Considerato che l’incasso maggiore probabilmente viene dall’autovelox di borgo sant’antonio che ne dite se una parte va spesa per facilitare l’ingresso degli autoveicoli in via ponte sant’antonio, 1 prima che ci esce il danno? I veicoli che provengono dal ponte girano per via san paolo a “palla” ignorando che dietro l’incrocio a T c’è l’ingresso/uscita di un condominio.
Magari fosse vero..Ma come ci pensi!!!
Almeno fosse vero ……è diventato rischioso passeggiare ……….fra buche e cacche di cane…….cn 2 milioni di euro…..qualche buca si può chiudere….!!
MARTINI@ NON TI VERGOGNI PER NIENTE???????
Una volta si diceva che i soldi derivanti dal pagamento del bollo auto servivano per migliorare le strade, segnaletica ecc… invece adesso va di moda mettere autovelox alla meno peggio che per carità servono per fare prevenzione, ma la maggior parte delle volte serve per far quadrare i conti dei comuni che sono sempre in rosso.
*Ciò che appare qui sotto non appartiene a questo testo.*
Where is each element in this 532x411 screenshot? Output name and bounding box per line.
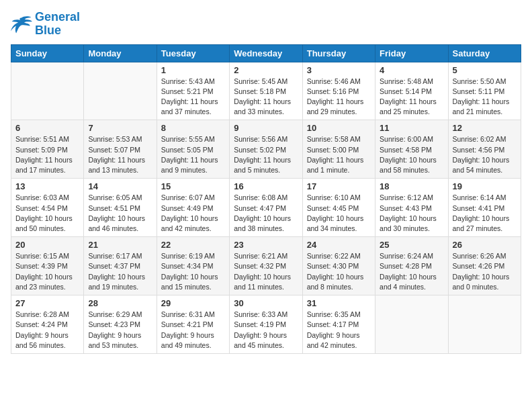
day-number: 7 (88, 123, 152, 133)
day-info: Sunrise: 6:02 AMSunset: 4:56 PMDaylight:… (453, 134, 517, 175)
day-number: 6 (15, 123, 79, 133)
logo-text: General Blue (35, 11, 80, 38)
calendar-cell: 3Sunrise: 5:46 AMSunset: 5:16 PMDaylight… (302, 62, 375, 120)
calendar-cell: 17Sunrise: 6:10 AMSunset: 4:45 PMDayligh… (302, 179, 375, 237)
calendar-cell: 13Sunrise: 6:03 AMSunset: 4:54 PMDayligh… (11, 179, 84, 237)
day-info: Sunrise: 6:08 AMSunset: 4:47 PMDaylight:… (234, 193, 298, 234)
day-info: Sunrise: 5:48 AMSunset: 5:14 PMDaylight:… (380, 77, 443, 118)
calendar-cell: 28Sunrise: 6:29 AMSunset: 4:23 PMDayligh… (84, 295, 157, 354)
day-info: Sunrise: 6:10 AMSunset: 4:45 PMDaylight:… (307, 193, 371, 234)
day-number: 11 (380, 123, 443, 133)
calendar-cell (84, 62, 157, 120)
calendar-cell: 23Sunrise: 6:21 AMSunset: 4:32 PMDayligh… (230, 237, 302, 295)
weekday-header-wednesday: Wednesday (230, 44, 302, 62)
day-info: Sunrise: 5:56 AMSunset: 5:02 PMDaylight:… (234, 134, 298, 175)
day-info: Sunrise: 6:35 AMSunset: 4:17 PMDaylight:… (307, 310, 371, 351)
logo: General Blue (11, 11, 80, 38)
day-info: Sunrise: 6:15 AMSunset: 4:39 PMDaylight:… (15, 251, 79, 292)
weekday-header-row: SundayMondayTuesdayWednesdayThursdayFrid… (11, 44, 521, 62)
day-info: Sunrise: 6:31 AMSunset: 4:21 PMDaylight:… (161, 310, 225, 351)
day-number: 2 (234, 65, 298, 75)
day-number: 12 (453, 123, 517, 133)
day-info: Sunrise: 6:19 AMSunset: 4:34 PMDaylight:… (161, 251, 225, 292)
day-number: 9 (234, 123, 298, 133)
day-info: Sunrise: 6:21 AMSunset: 4:32 PMDaylight:… (234, 251, 298, 292)
day-info: Sunrise: 6:00 AMSunset: 4:58 PMDaylight:… (380, 134, 443, 175)
calendar-table: SundayMondayTuesdayWednesdayThursdayFrid… (11, 44, 521, 354)
logo-icon (11, 15, 32, 34)
day-info: Sunrise: 6:07 AMSunset: 4:49 PMDaylight:… (161, 193, 225, 234)
day-number: 1 (161, 65, 225, 75)
day-number: 18 (380, 181, 443, 191)
calendar-cell: 4Sunrise: 5:48 AMSunset: 5:14 PMDaylight… (375, 62, 448, 120)
calendar-cell: 12Sunrise: 6:02 AMSunset: 4:56 PMDayligh… (448, 120, 521, 179)
day-info: Sunrise: 5:55 AMSunset: 5:05 PMDaylight:… (161, 134, 225, 175)
calendar-cell: 10Sunrise: 5:58 AMSunset: 5:00 PMDayligh… (302, 120, 375, 179)
calendar-cell: 14Sunrise: 6:05 AMSunset: 4:51 PMDayligh… (84, 179, 157, 237)
calendar-cell: 19Sunrise: 6:14 AMSunset: 4:41 PMDayligh… (448, 179, 521, 237)
weekday-header-sunday: Sunday (11, 44, 84, 62)
day-info: Sunrise: 6:05 AMSunset: 4:51 PMDaylight:… (88, 193, 152, 234)
day-info: Sunrise: 5:50 AMSunset: 5:11 PMDaylight:… (453, 77, 517, 118)
day-info: Sunrise: 6:26 AMSunset: 4:26 PMDaylight:… (453, 251, 517, 292)
day-info: Sunrise: 5:51 AMSunset: 5:09 PMDaylight:… (15, 134, 79, 175)
calendar-cell (375, 295, 448, 354)
week-row-3: 13Sunrise: 6:03 AMSunset: 4:54 PMDayligh… (11, 179, 521, 237)
calendar-cell: 7Sunrise: 5:53 AMSunset: 5:07 PMDaylight… (84, 120, 157, 179)
day-number: 30 (234, 298, 298, 308)
day-number: 13 (15, 181, 79, 191)
calendar-cell: 2Sunrise: 5:45 AMSunset: 5:18 PMDaylight… (230, 62, 302, 120)
day-number: 29 (161, 298, 225, 308)
day-number: 15 (161, 181, 225, 191)
day-number: 23 (234, 240, 298, 250)
day-number: 20 (15, 240, 79, 250)
day-number: 3 (307, 65, 371, 75)
calendar-cell: 5Sunrise: 5:50 AMSunset: 5:11 PMDaylight… (448, 62, 521, 120)
day-number: 14 (88, 181, 152, 191)
day-number: 16 (234, 181, 298, 191)
calendar-cell: 1Sunrise: 5:43 AMSunset: 5:21 PMDaylight… (157, 62, 229, 120)
day-number: 22 (161, 240, 225, 250)
day-number: 8 (161, 123, 225, 133)
calendar-cell: 18Sunrise: 6:12 AMSunset: 4:43 PMDayligh… (375, 179, 448, 237)
calendar-cell: 20Sunrise: 6:15 AMSunset: 4:39 PMDayligh… (11, 237, 84, 295)
day-info: Sunrise: 6:28 AMSunset: 4:24 PMDaylight:… (15, 310, 79, 351)
day-info: Sunrise: 6:22 AMSunset: 4:30 PMDaylight:… (307, 251, 371, 292)
day-number: 25 (380, 240, 443, 250)
calendar-cell: 31Sunrise: 6:35 AMSunset: 4:17 PMDayligh… (302, 295, 375, 354)
day-info: Sunrise: 5:45 AMSunset: 5:18 PMDaylight:… (234, 77, 298, 118)
day-info: Sunrise: 6:12 AMSunset: 4:43 PMDaylight:… (380, 193, 443, 234)
day-info: Sunrise: 6:29 AMSunset: 4:23 PMDaylight:… (88, 310, 152, 351)
calendar-cell (448, 295, 521, 354)
calendar-cell: 22Sunrise: 6:19 AMSunset: 4:34 PMDayligh… (157, 237, 229, 295)
calendar-cell: 26Sunrise: 6:26 AMSunset: 4:26 PMDayligh… (448, 237, 521, 295)
calendar-cell: 16Sunrise: 6:08 AMSunset: 4:47 PMDayligh… (230, 179, 302, 237)
calendar-cell: 24Sunrise: 6:22 AMSunset: 4:30 PMDayligh… (302, 237, 375, 295)
calendar-cell: 6Sunrise: 5:51 AMSunset: 5:09 PMDaylight… (11, 120, 84, 179)
day-info: Sunrise: 5:58 AMSunset: 5:00 PMDaylight:… (307, 134, 371, 175)
day-number: 27 (15, 298, 79, 308)
day-number: 17 (307, 181, 371, 191)
day-info: Sunrise: 6:24 AMSunset: 4:28 PMDaylight:… (380, 251, 443, 292)
day-info: Sunrise: 5:53 AMSunset: 5:07 PMDaylight:… (88, 134, 152, 175)
calendar-cell: 29Sunrise: 6:31 AMSunset: 4:21 PMDayligh… (157, 295, 229, 354)
week-row-5: 27Sunrise: 6:28 AMSunset: 4:24 PMDayligh… (11, 295, 521, 354)
day-info: Sunrise: 6:17 AMSunset: 4:37 PMDaylight:… (88, 251, 152, 292)
day-number: 4 (380, 65, 443, 75)
calendar-cell: 9Sunrise: 5:56 AMSunset: 5:02 PMDaylight… (230, 120, 302, 179)
day-info: Sunrise: 5:43 AMSunset: 5:21 PMDaylight:… (161, 77, 225, 118)
day-number: 5 (453, 65, 517, 75)
day-number: 10 (307, 123, 371, 133)
calendar-cell (11, 62, 84, 120)
calendar-cell: 8Sunrise: 5:55 AMSunset: 5:05 PMDaylight… (157, 120, 229, 179)
weekday-header-thursday: Thursday (302, 44, 375, 62)
week-row-4: 20Sunrise: 6:15 AMSunset: 4:39 PMDayligh… (11, 237, 521, 295)
calendar-cell: 27Sunrise: 6:28 AMSunset: 4:24 PMDayligh… (11, 295, 84, 354)
page-header: General Blue (11, 11, 521, 38)
day-info: Sunrise: 6:14 AMSunset: 4:41 PMDaylight:… (453, 193, 517, 234)
day-number: 31 (307, 298, 371, 308)
week-row-2: 6Sunrise: 5:51 AMSunset: 5:09 PMDaylight… (11, 120, 521, 179)
day-number: 21 (88, 240, 152, 250)
weekday-header-saturday: Saturday (448, 44, 521, 62)
weekday-header-friday: Friday (375, 44, 448, 62)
“Spero” che questi soldi non facciano la fine del “bollo auto” e vengono destinati ad attappare qualche buco del bilancio qua e là…..
Se potessi andrei subito via dall’itaglia , maledetta tu sia.
Gradirei se qualcuno mi spiegasse il motivo perché dobbiamo pagare tante tasse se poi per poter camminare su strade quasi decenti, dobbiamo sottostare alle rapine degli AUTOVELOX.